Mick Mars Scores Win in Ongoing Legal Fight with Mötley Crüe
The latest ruling from the ongoing legal fight between Mick Mars and Mötley Crüe finds the guitarist with a significant win.
Per Rolling Stone, Los Angeles Superior Court Judge James C. Chalfant ruled that the Crüe should have disclosed the corporate documents Mars requested, which was at the center of his lawsuit. Additionally, Judge Chalfant ruled that the Crüe needs to cover Mars’ legal fees from this ordeal.
However, now that the corporate documents requested have been handed over, Judge Chalfant ruled Mars’ lawsuit as “moot,” which Mötley Crüe’s legal team is viewing as a victory. Meanwhile, Mars’ legal rep said the matter of whether the guitarist was illegally squeezed from the band will still be determined during private arbitration later in 2024.
Mars filed a lawsuit in April 2023 against Mötley Crüe alleging his percentage of band profits was cut from 25 percent to 5 percent.

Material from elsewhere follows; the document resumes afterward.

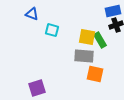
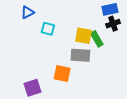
blue triangle: (32, 14) -> (27, 12), turned -48
orange square: (95, 74) -> (62, 74), moved

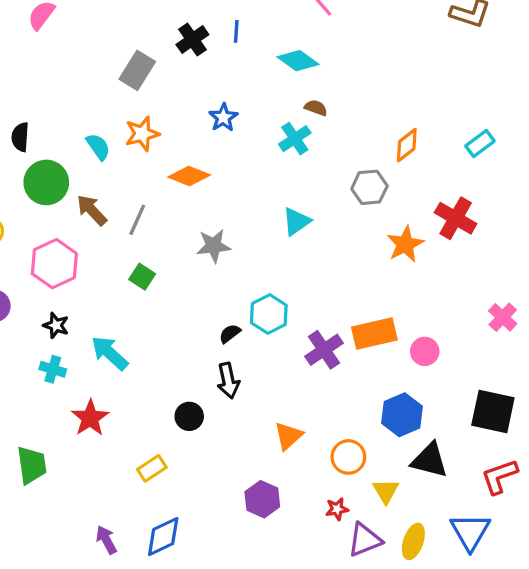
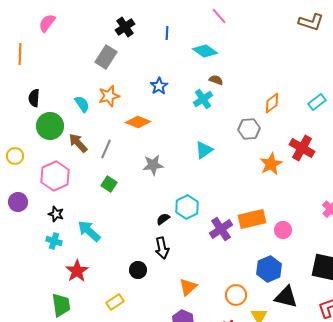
black cross: (192, 40) -> (125, 27), moved
orange triangle: (288, 436) -> (188, 287), moved
green trapezoid: (32, 465) -> (61, 305), moved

He claimed in his lawsuit the band held a meeting to “unilaterally” remove him from Mötley Crüe. He was also allegedly removed from many of the band’s various corporations and LLCs. Additionally, Mars claims bassist Nikki Sixx repeatedly “gaslighted” the guitarist. Sixx told Mars he consistently forgot chords and fans were complaining about his playing. (Mars claimed in the lawsuit Sixx “did not play a single note on bass during the entire U.S. tour” and accused him of using backing tracks and pantomiming.)
RELATED: Mötley Crüe Wrote a Song About Never Getting 'Canceled'
This led to Mötley Crüe issuing a statement in response to Mars’ lawsuit calling it “unfortunate and completely off-base.” The band said, in part, “In 2008, Mick voted for and signed an agreement in which he and every other band member agreed that ‘in no event shall any resigning shareholder be entitled to receive any monies attributable to live performances (i.e., tours).’ After the last tour, Mick publicly resigned from Mötley Crüe. Despite the fact that the band did not owe Mick anything — and with Mick owing the band millions in advances that he did not pay back — the band offered Mick a generous compensation package to honor his career with the band.”
Furthermore, Mötley Crüe insisted they always perform live without backing tracks and stood by the claim Mars’ playing was declining. Mars then told Variety in an interview following news of the lawsuit, “Those guys have been hammering on me since ’87, trying to replace me. He added, ” … It’s just frustrating for me. I’m pretty upset that they’re even pulling this crap, when I carried these bastards for years.”
This led to Crüe manager Allen Kovac to speak at length to Variety. Kovac referred to Mars’ entire legal strategy as “a smear campaign … misrepresenting the facts to the fans.” He further noted, “What’s upsetting to me is not Mick, but his representatives, who have guided Mick to say and do harmful things to the brand he cares about so much, Mötley Crüe. He has a degenerative disease and people are taking advantage of him. It’s called elder abuse.”
Variety reached out to Mars’ attorney Edwin F. McPherson for comment on Kovac’s numerous statements. McPherson said of the lawsuit, “This is all Mick. He is tired of being bullied. This is nobody driving the train here but Mick.”